Many Americans are outraged by the Trump administration's harassment, humiliation and hounding of immigrants, including the zero-humanity policy of deterring future migrants by separating children from their parents. The instrument of some (though not all) of those policies has been ICE. But it is just that: an instrument, wielded in every instance to enforce the will of President Donald Trump and his administration.

Indignant at those policies, abolitionists have seized on ICE as a convenient target for their wrath. But getting rid of the agency, or breaking it up, will not change the laws they dislike or, more to the point, the senseless ways in which the administration has chosen to enforce them.

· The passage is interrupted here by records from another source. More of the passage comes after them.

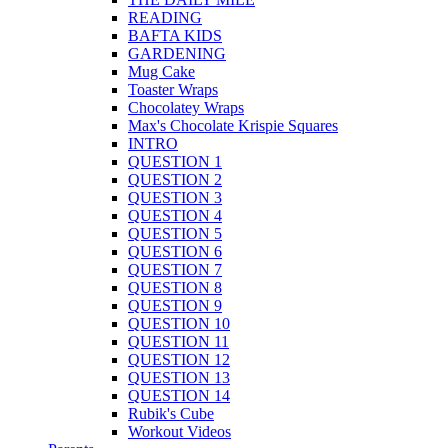
READING
BAFTA KIDS
GARDENING
Mug Cake
Toaster Wraps
Chocolatey Wraps
Max's Chocolate Krispie Squares
INTRO
QUESTION 1
QUESTION 2
QUESTION 3
QUESTION 4
QUESTION 5
QUESTION 6
QUESTION 7
QUESTION 8
QUESTION 9
QUESTION 10
QUESTION 11
QUESTION 12
QUESTION 13
QUESTION 14
Rubik's Cube
Workout Videos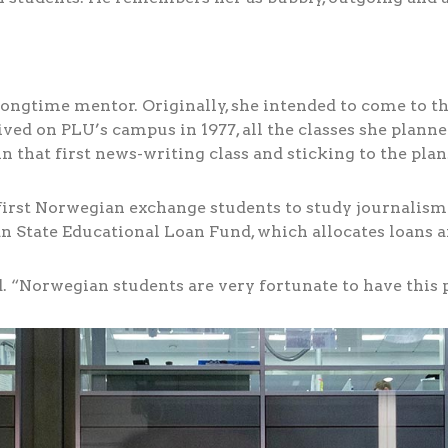
r longtime mentor. Originally, she intended to come to t
ved on PLU’s campus in 1977, all the classes she planne
n that first news-writing class and sticking to the plan
first Norwegian exchange students to study journalism 
 State Educational Loan Fund, which allocates loans an
. “Norwegian students are very fortunate to have this p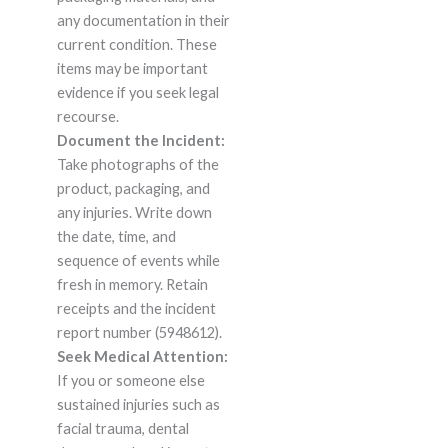
any documentation in their
current condition. These
items may be important
evidence if you seek legal
recourse.
Document the Incident:
Take photographs of the
product, packaging, and
any injuries. Write down
the date, time, and
sequence of events while
fresh in memory. Retain
receipts and the incident
report number (5948612).
Seek Medical Attention:
If you or someone else
sustained injuries such as
facial trauma, dental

No doubt, ICE is guilty of unwarranted abuses — rounding up noncriminal migrants who have led exemplary lives for years in the United States; breaking up communities and families; the unforgivable mess of splitting children from parents without any firm idea of how they might be reunited. But those excesses were carried out with the robust encouragement of the White House and Secretary of Homeland Security Kirstjen Nielsen.

As it happens, ICE, an agency with 20,000 employees and an annual budget exceeding $6 billion, manages more than deportations. Its investigative division handles cybercrime, human trafficking, narcotics, counter-proliferation involving nuclear materials and other military wares, child exploitation and even stolen art.

Those are all vital and legitimate functions of government, as is deportation. They aren't going to be abolished, nor should they be.